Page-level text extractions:

Segment Open

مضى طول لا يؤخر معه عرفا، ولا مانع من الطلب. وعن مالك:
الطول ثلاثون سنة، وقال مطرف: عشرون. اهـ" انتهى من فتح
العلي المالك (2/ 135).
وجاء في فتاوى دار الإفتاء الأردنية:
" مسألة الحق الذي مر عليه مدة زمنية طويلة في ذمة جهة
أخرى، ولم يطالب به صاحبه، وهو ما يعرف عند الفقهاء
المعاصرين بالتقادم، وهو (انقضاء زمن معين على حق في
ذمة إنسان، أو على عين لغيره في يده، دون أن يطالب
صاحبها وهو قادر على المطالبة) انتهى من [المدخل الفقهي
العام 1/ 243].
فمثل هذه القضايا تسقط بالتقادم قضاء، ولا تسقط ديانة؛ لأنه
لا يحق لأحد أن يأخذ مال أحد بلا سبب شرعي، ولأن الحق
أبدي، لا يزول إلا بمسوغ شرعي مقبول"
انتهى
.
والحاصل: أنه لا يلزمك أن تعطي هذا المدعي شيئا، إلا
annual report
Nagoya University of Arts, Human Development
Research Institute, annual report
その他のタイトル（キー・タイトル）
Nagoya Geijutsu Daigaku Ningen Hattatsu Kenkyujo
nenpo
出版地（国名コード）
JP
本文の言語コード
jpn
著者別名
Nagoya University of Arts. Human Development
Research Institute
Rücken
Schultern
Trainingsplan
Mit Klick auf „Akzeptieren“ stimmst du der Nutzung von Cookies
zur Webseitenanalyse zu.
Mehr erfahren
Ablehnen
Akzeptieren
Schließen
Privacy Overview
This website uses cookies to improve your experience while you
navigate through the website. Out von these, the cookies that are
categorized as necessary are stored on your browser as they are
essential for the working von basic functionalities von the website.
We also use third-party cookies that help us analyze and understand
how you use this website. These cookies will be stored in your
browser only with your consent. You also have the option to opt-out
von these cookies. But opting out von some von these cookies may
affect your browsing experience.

Segment Closed
Segment Open

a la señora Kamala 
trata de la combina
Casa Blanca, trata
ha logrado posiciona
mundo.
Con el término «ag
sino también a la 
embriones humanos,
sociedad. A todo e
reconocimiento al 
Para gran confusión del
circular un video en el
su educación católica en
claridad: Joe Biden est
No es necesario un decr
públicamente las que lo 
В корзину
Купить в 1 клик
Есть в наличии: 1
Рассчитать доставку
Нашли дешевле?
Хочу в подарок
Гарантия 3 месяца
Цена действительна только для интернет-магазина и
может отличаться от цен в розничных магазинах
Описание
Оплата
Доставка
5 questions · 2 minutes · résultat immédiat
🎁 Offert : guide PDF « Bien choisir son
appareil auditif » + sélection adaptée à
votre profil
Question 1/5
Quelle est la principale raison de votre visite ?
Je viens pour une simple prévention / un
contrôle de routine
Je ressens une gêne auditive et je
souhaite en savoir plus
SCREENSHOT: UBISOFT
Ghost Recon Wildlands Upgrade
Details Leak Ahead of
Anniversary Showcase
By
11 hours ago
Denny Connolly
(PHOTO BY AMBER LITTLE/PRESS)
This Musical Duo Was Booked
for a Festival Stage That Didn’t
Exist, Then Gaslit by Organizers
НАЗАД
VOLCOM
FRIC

Segment Closed

Copy out each line of the data above, exactly, if it lies between the line holding "browser only with" and the line holding "affect your browsing experience.", inclusive; copy no other line.

→ **Response**
browser only with your consent. You also have the option to opt-out
von these cookies. But opting out von some von these cookies may
affect your browsing experience.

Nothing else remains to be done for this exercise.